Paul Schrader is one of our finest screenwriters. Along with the brilliant Scorcese
films he’s written (‘Raging Bull’, ‘Taxi Driver’, ‘The Last Temptation of Christ’), he’s
helmed some of the most brutal and exceptional films on his own (‘Light Sleeper’,
‘Hardcore’, ‘American Gigolo’). His knowledge of the jealous rage and disappointed
violence that males inflict on other human beings has led to a legacy of truly powerful
celluloid. Blending his journalistic-narrative style with Banks’ sense of tragedy and its
meaning can bring a result that I described when I first viewed ‘The Sweet Hereafter’ : I
felt as if I’d been hit by a truck. ‘Affliction’ has a tint of anger laced with the feeling I've
described, but its message is just as clear.

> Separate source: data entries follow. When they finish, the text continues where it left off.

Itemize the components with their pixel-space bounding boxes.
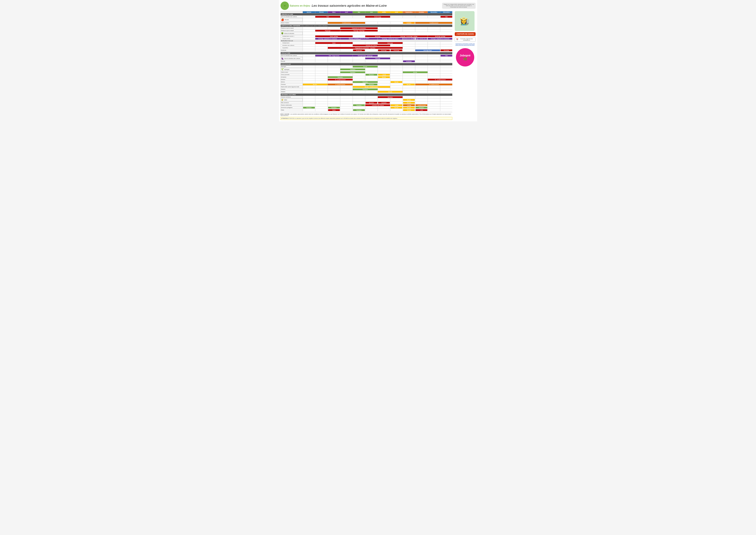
t-tb-3[interactable]: Semis [328,109,340,111]
t-ent-10[interactable] [415,44,428,47]
t-ch-1[interactable] [303,96,315,99]
t-c-2-3[interactable]: Arrachage - préparation de commandes [315,38,340,40]
t-v1-7[interactable] [378,54,390,57]
t-me-3[interactable] [328,81,340,83]
t-ec-1[interactable] [303,76,315,78]
t-v2-6-7[interactable]: Palissage [365,57,390,60]
t-cr-7[interactable] [378,71,390,73]
t-h-4-6[interactable]: Préparation de commandes [340,27,378,29]
t-cr-3[interactable] [328,71,340,73]
t-mi-1[interactable] [303,99,315,101]
t-mi-9[interactable]: Récolte [403,99,415,101]
t-v2-5[interactable] [353,57,365,60]
t-cp-3[interactable] [328,73,340,76]
t-tb-6[interactable] [365,109,378,111]
t-hor-1[interactable] [303,49,315,51]
t-mult-10[interactable] [415,42,428,44]
t-ec-2[interactable] [315,76,328,78]
t-hor-8[interactable]: Distançage [390,49,403,51]
t-v2-8[interactable] [390,57,403,60]
t-hor-6[interactable] [365,49,378,51]
t-mult-1[interactable] [303,42,315,44]
t-ms-11[interactable] [428,101,440,104]
t-sp-12[interactable] [440,106,452,109]
t-en-2[interactable] [315,78,328,81]
t-vr-9[interactable]: Vendanges [403,60,415,63]
t-pm-12[interactable] [440,104,452,106]
t-a1-7[interactable] [378,66,390,68]
t-tb-7[interactable] [378,109,390,111]
t-mi-2[interactable] [315,99,328,101]
t-vr-2[interactable] [315,60,328,63]
t-cr-2[interactable] [315,71,328,73]
t-h2-9[interactable] [403,29,415,32]
t-pm-6-7[interactable]: - entretiens des cultures [365,104,390,106]
t-m1-2-4[interactable]: Semis- greffage [315,35,353,38]
t-ms-7[interactable]: Castration [378,101,390,104]
t-ec-5[interactable] [353,76,365,78]
t-mult-2-4[interactable]: Semis [315,42,353,44]
t-v2-4[interactable] [340,57,353,60]
anticipe-button[interactable]: J'ANTICIPE MA SAISON [455,32,475,36]
t-h2-1[interactable] [303,29,315,32]
t-mi-8[interactable] [390,99,403,101]
t-tb-10[interactable]: - et tri [415,109,428,111]
t-sb-6[interactable] [365,91,378,93]
t-cr-11[interactable] [428,71,440,73]
t-ms-1[interactable] [303,101,315,104]
t-mi-5[interactable] [353,99,365,101]
t-h-2[interactable] [315,27,328,29]
t-me-12[interactable] [440,81,452,83]
t-ch-3[interactable] [328,96,340,99]
t-ra-9[interactable] [403,86,415,88]
t-cp-12[interactable] [440,73,452,76]
t-sa-9[interactable] [403,88,415,91]
t-po-9[interactable]: Récolte - [403,83,415,86]
task-arbo-recolte-all[interactable] [303,18,452,22]
task-arbo-jan[interactable] [303,15,315,18]
t-en-6[interactable] [365,78,378,81]
t-exp-11[interactable] [428,47,440,49]
task-station-feb[interactable] [315,22,328,24]
t-ch-11[interactable] [428,96,440,99]
t-m1-10-12[interactable]: Bouturage- greffage [428,35,452,38]
t-sp-8[interactable]: Récolte [390,106,403,109]
t-a2-4-5[interactable]: Plantation [340,68,365,71]
t-cp-11[interactable] [428,73,440,76]
t-exp-1[interactable] [303,47,315,49]
t-ec-10[interactable] [415,76,428,78]
t-ms-8[interactable] [390,101,403,104]
t-mult-5[interactable] [353,42,365,44]
t-tb-9[interactable]: Récolte [403,109,415,111]
task-station-sep[interactable]: Cueillette [403,22,415,24]
t-mi-10[interactable] [415,99,428,101]
t-ra-1[interactable] [303,86,315,88]
t-h-9[interactable] [403,27,415,29]
t-sa-4[interactable] [340,88,353,91]
t-pm-11[interactable] [428,104,440,106]
t-po-6[interactable]: Plantation [365,83,378,86]
t-me-7[interactable] [378,81,390,83]
t-mi-7[interactable] [378,99,390,101]
t-hor-3[interactable] [328,49,340,51]
t-arbres-all[interactable] [303,32,452,35]
t-exp-12[interactable] [440,47,452,49]
t-v1-10[interactable] [415,54,428,57]
task-station-jul[interactable] [378,22,390,24]
t-cr-1[interactable] [303,71,315,73]
task-arbo-dec[interactable]: Taille [440,15,452,18]
t-exp-2[interactable] [315,47,328,49]
t-a2-10[interactable] [415,68,428,71]
t-cp-8[interactable] [390,73,403,76]
t-sb-1[interactable] [303,91,315,93]
t-ch-7-8[interactable]: Epuration [378,96,403,99]
t-a2-12[interactable] [440,68,452,71]
t-cp-9[interactable] [403,73,415,76]
t-ch-5[interactable] [353,96,365,99]
t-sp-6[interactable] [365,106,378,109]
t-a2-6[interactable] [365,68,378,71]
t-pm-10[interactable]: - conditionnement [415,104,428,106]
t-vr-8[interactable] [390,60,403,63]
t-po-3-4[interactable]: et conditionnement [328,83,353,86]
t-v2-9[interactable] [403,57,415,60]
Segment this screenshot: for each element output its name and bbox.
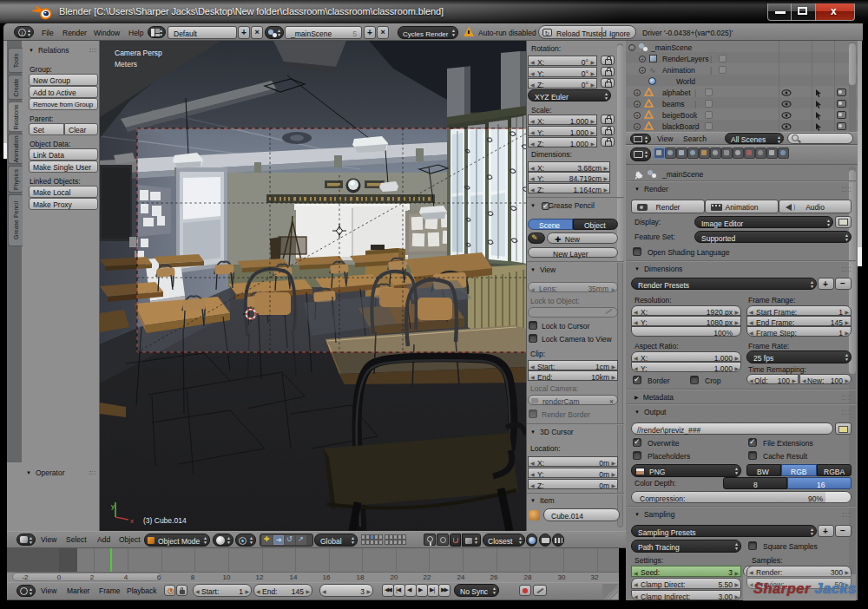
svg-text:x: x [130, 517, 134, 525]
svg-text:Meters: Meters [115, 60, 137, 69]
svg-text:y: y [111, 502, 115, 510]
svg-text:(3) Cube.014: (3) Cube.014 [143, 516, 187, 525]
svg-text:Camera Persp: Camera Persp [115, 49, 162, 57]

Nick Nolte absolutely runs the film. His rugged and harsh acting method brings
about a character that I’m sure was more than just dead-on for this story. Looking into
Nolte’s cold eyes and his wrinkled, sunken features - his face is the story. As good as
Nolte is, I suspect there will never again be material this perfect for his mug. The
supporting cast, including a horrific and at once, clown-like James Coburn, and a caring,
yet strangely impatient Sissy Spacek, add a blistering nuance to our experience.

On a final note, I had a brilliant idea for a film a few weeks back. I had hoped that
Nolte’s character could shed some light on how I could begin to write my main character,
a faded police chief in a small town. Having viewed ‘Affliction’, I can safely say the
complexity and mammoth emotional cringes that Nolte radiates will never serve me and I
am no longer looking to rip this character off. As my conscious mind wraps itself around
the symbolism and serenity of the snow’s blue light, the fire in Nolte’s eyes and an image
I won’t reveal to you, the impressionable reader; I am shamed for even thinking I could
take something from this film and add it to my own brew. I’ve learned my lesson within
the walls of this film’s haunting spectrum of darkness.